Not only is Whitman back in striking distance of Brown in the latest Reuters poll – trailing by a statistically insignificant 4 points, after Brown had shown signs of widening his lead – but she’s about to launch an unprecedented targeted ad campaign aimed at Asian-American voters, who constitute 13% of the state’s population and 6% of the electorate. Whitman’s already spent untold millions to woo the state’s Latino voters, with considerable success, according to polls. And she’s been running neck-and-neck with Brown among women, which is virtually unheard of for a GOP candidate in California where the bulk of female voters are registered Democrats.
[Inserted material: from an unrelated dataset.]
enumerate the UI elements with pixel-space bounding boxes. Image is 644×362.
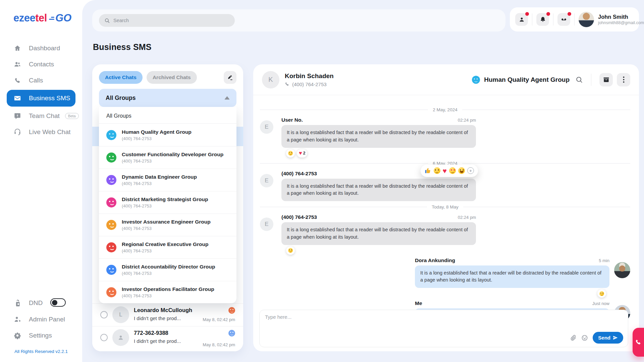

In theory, of course, Whitman shouldn’t be exempt from salty, and even demeaning descriptions that are frequently heaped upon male politicians, including the “W-word.” In an era when male and female political candidates on both sides of the aisle freely sell their souls – and their votes – to corporate lobbyists, no one has a monopoly on political street-walking.

Except that Whitman’s a woman, and in our double-standard sex culture, apparently that changes everything, given our lingering attachment to the dead-and-dying concept of “male chilvalry.” Call a woman a whore – if you’re a man, at least – and you’re guilty of insulting her dignity, not just her politics, even if the remark – if Brown uttered it at all, and it doesn’t appear
that he did – was mere short-hand for how his campaign might portray Whitman’s decision to crassly pander to public safety unions – not an actual smear on her character.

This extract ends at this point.